WTH?! I don’t want to be grateful for my struggle, my divorce, that constant pulse to push myself into a new life. It sucked. It was hard. It hurt like hell and I don’t ever want to face that struggle because then I may remember the pain and feel it all over again.
But, what if I’m wrong? What if I need to face that pain in order to just look back over my shoulder to my past and say Thank you, I am grateful for the lessons you taught me.
Looking back, I have come to realize that I had to go through the worst life could bring in order to make space for what could be my best life. It reminds of when farmers perform a slash and burn “Shifting Cultivation” in their agricultural cycle. Once the field is burned, the ground becomes very fertile for growth. Our struggle is our opportunity to shift and cultivate our new life by creating awareness for what no longer serves us or who we want to be.
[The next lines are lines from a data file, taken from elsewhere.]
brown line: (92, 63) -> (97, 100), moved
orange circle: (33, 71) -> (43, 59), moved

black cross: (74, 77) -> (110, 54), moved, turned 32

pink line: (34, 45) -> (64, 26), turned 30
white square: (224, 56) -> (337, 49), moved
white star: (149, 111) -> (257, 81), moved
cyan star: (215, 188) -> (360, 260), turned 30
That pain, that burn, is necessary in order to remove all the roots of our limiting beliefs that hold us back.
We are all farmers farming something. In a nutshell, I was tired of tending thorny weeds and made the decision to burn my old life when I shifted from marriage to divorce. I looked at the field in front of me, held that burning match, and let go. Uncertainty filled me with unanswerable questions: Will it be self-contained or burn out of control? The irony is that once you release control, the match, you actually gain control of yourself because the fire burned away the pieces of your life that were creating discord. Your whole being clears as the embers settle and the smoke dissipates.
Peace comes with clarity. The struggle taught me what I didn’t want to plant again. It cleared space for my seeds of hope, love, comfort, and joy.
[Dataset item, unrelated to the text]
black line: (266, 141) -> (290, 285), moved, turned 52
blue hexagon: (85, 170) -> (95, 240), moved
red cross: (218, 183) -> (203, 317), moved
Now, when I look out onto that field, I smile. There is so much good sprouting up everywhere as far as the eye can see because now I know how to tend to myself and my life properly: With love, attention, and most of all gratitude.
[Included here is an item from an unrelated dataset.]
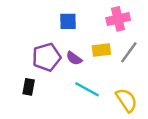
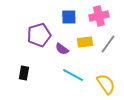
blue square: (68, 21) -> (69, 17), moved
purple pentagon: (47, 57) -> (39, 35), moved

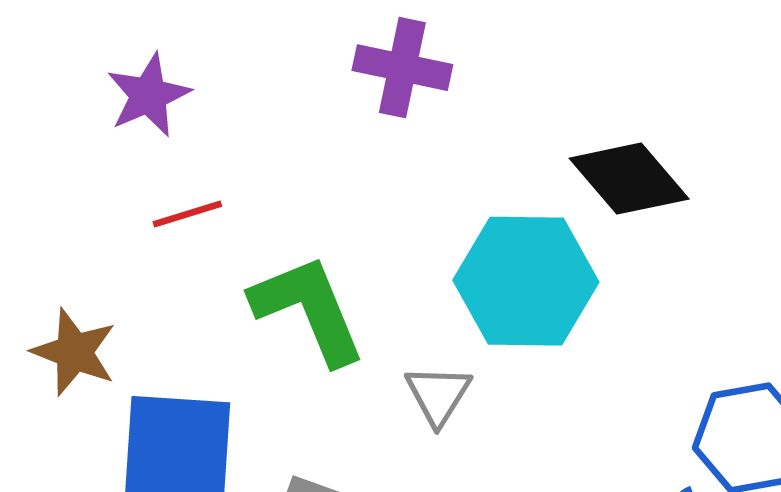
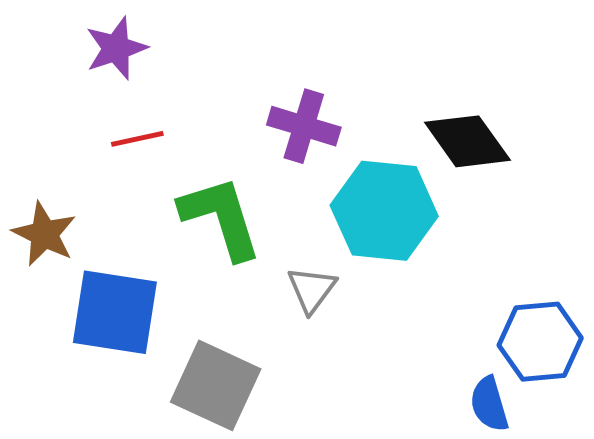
purple cross: (402, 68) -> (304, 126), moved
The more I work at keeping the weeds at bay, the more abundant my life is.
I am grateful for the struggle because now I understand how it is to feel independent and strong.
I am grateful for the marriage and it’s dysfunction because now I can appreciate a loving relationship.
I am grateful for financial stress because it pushes me to keep thinking out of the box and problem solve.
My list can go on and on about all the things I am grateful for in my life, but one thing is for certain — if I had never stepped actively into the struggle, then I wouldn’t have found my strength. So, I guess the whisper was right after all. Be grateful for all that comes your way because it is in the hardest of times that we learn the most. We just need to take a step back and see it.